Volvió a su habitación, con más resignación que ira o pánico. En su mente no había confusión: aquellas impresiones excesivamente intensas y poco fidedignas, las dudas sobre sí misma, la enojosa claridad visual y las inquietantes diferencias que habían revelado poseer las cosas conocidas no eran sino continuaciones, variaciones del modo en que se había visto y se había sentido todo el día. Sentido, pero preferido no pensar en ello. Además, sabía lo que tenía que hacer y lo había sabido en todo momento. Sólo tenía un vestido que le gustaba y era el que debía ponerse. Arrojó el vestido rosa encima del negro y, pisando desdeñosa las prendas en el suelo, cogió el vestido de fiesta, el verde sin espalda que había estrenado después de los exámenes. Mientras se lo ponía aprobó la caricia firme del corte al bies de la seda de la enagua, y se sintió grácilmente inexpugnable, escurridiza y segura; fue una sirena la que se alzó para recibirla en el espejo de cuerpo entero. No se quitó las perlas, volvió a calzarse los zapatos negros de tacón alto, se retocó el pelo y el maquillaje, renunció a otra gota de perfume y en eso, al abrir la puerta, lanzó un grito de terror. A centímetros de ella había una cara y un puño levantado. Su percepción inmediata y tambaleante fue la de una perspectiva radical, picassiana, en la que unas lágrimas, unos ojos hinchados y ojerosos, unos labios mojados y una nariz goteando se añadían a una humedad carmesí de pesadumbre. Se recobró, puso las manos sobre los hombros huesudos y giró con suavidad todo el cuerpo para poder verle la oreja izquierda. Era Jackson, a punto de llamar a su puerta. Retrocediendo, advirtió que llevaba pantalones cortos grises y planchados, y una camisa blanca, pero iba descalzo.

—¡Criatura! ¿Qué te pasa?

Por un momento él no se atrevió a hablar. Con un calcetín en el aire, señalaba hacia el pasillo. Cecilia se asomó y vio a Pierrot a cierta distancia, también descalzo, también con un calcetín en la mano, y observando.

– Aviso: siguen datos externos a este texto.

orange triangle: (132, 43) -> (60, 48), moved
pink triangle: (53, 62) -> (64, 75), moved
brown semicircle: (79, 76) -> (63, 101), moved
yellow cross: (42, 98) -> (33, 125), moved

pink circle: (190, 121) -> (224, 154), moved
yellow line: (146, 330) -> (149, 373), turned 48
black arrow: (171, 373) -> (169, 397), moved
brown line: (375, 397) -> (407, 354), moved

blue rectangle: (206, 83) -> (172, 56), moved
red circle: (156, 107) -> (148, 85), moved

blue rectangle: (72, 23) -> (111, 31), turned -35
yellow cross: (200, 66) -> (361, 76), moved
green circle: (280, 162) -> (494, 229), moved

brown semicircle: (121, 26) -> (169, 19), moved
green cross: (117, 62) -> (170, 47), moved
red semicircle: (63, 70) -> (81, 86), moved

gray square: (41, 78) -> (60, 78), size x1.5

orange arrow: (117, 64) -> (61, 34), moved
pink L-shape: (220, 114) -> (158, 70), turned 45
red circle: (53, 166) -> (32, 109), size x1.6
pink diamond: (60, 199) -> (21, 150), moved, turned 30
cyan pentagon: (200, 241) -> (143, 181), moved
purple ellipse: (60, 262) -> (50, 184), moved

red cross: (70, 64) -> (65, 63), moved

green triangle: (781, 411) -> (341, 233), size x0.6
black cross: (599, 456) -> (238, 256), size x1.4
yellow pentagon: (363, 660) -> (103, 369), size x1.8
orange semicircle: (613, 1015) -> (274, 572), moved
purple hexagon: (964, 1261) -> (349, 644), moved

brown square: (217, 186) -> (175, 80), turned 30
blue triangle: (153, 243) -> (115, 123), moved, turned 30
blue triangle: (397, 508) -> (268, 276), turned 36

—Así que tenéis un calcetín cada uno.

El chico asintió y tragó saliva, y acto seguido, por fin, pudo decir:

—Miss Betty dice que nos dará una bofetada si no bajamos ahora a tomar el té, pero sólo tenemos un par de calcetines.

—Y os habéis peleado por él.

Jackson movió la cabeza, enfáticamente.

Cuando recorría con los gemelos el pasillo, primero el uno y después el otro le cogieron de una mano, y a ella le sorprendió lo mucho que la recompensaba aquel gesto. No podía evitar pensar en su vestido.